I watched in Chicago. She was “not herself” said the parents (of their girl’s malaise). I studied her eyes—the little one’s—as Stacy fed her and Jason held her…and she healed. Tender, looming orbits, they filled with the love that surrounded.

There’s an innocence in babies. Undeterred by pasts, theirs is a realm where seeing truly is believing. As such, when a mother coddles or a father sings, they not only learn love, but believe in it. It’s a warm world (when you’re ten months old), and I couldn’t help but thinking that my little one’s Little One is in a good place, evolving a good world view.

She was, in fact, not herself last Friday. Keeping her in (per doctor’s orders), tweaking our schedule, we did what strong families do best: we made do.

It was a great weekend! Lucy, from her spot near the one, was embraced by images of parents laughing, a grandfather playing, and the threesome both laughing with Seinfeld and crying to “The Descendants”.

Lucy Hannah Bohrer, her whole life before her, had a much better angle than did her aunt. (Or should I say great aunt?) (Or should I say great, great aunt)?

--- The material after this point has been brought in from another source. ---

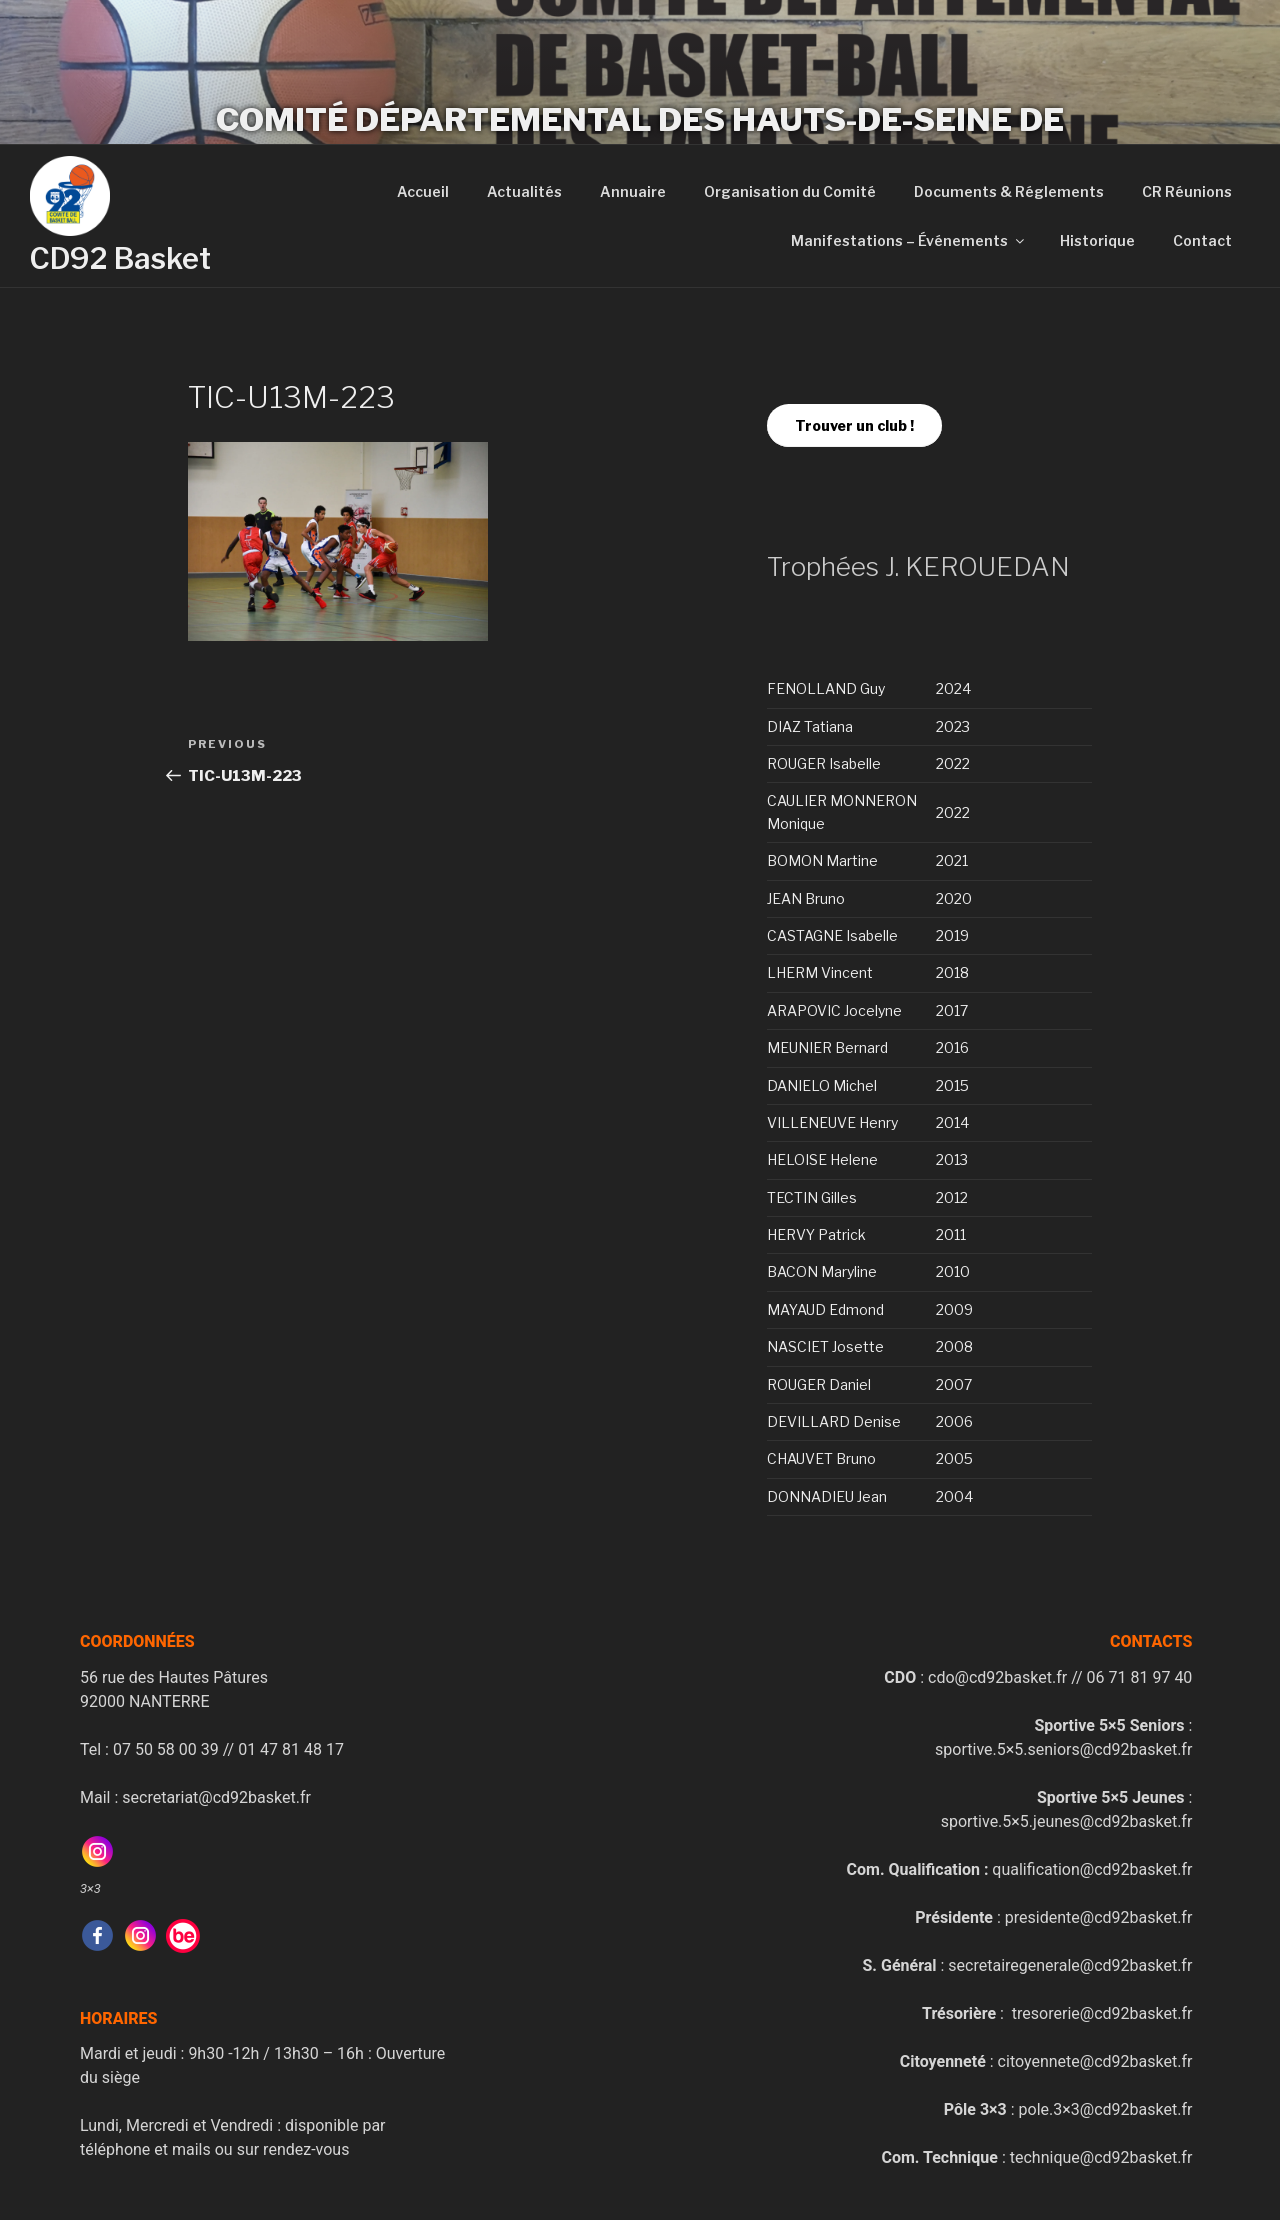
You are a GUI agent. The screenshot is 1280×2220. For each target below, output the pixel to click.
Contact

Way on the other side of the field…down at the closed end of the stadium, was Aunt Helen.

In the bad seats….with the bad world view.

She’s seen it all, I suppose…this 98-year-old. (Perhaps too much). I wonder how I’d view life if I too had witnessed two world wars, a Holocaust, and the death not only a much younger brother, but of all her contemporaries. Would my vision not narrow looking only through a rear-view mirror? Would I too not see things “half-empty”? Would my eyes not also be closed?

We were driving home—just this Kol Nidre—three of us:

“What did you think of the rabbi’s sermon?” she asked.
“I liked it,” said I, (speaking both in truth and safety).
“Really,” she surmised….
I just waited.
“The rabbi should listen to his own worlds,” she continued. “He had no business telling that story. You know he still has not returned my call”.

“Get over it,” I wanted to say, but didn’t. It was, after all, a new year. (Again, though, who am I to judge? Did I not, in fact, sit in the closed end of Municipal Stadium the day of The Drive? Do I not, TO THIS DAY, still contend that Karlis’ game-ending field goal was wide to his left?)

The best seats, of course, are near midfield…

Which is where she sits: Carrie.

Eyes wide open…like the ocean…ever the fan of life.

She’s seen good plays, plays gone bad, and even called some audibles. She gets it.

We spoke of family, (the other day), and there was laughter. We spoke of Helen as well that night, (and there was not).

It mattered not, sitting there next to her by the fifty.  Not at all.

I wasn’t getting out of my seat, you see.  I liked the balance, liked the view, and more than anything else, I loved the fan by my side.

It is, to this day, about the angle.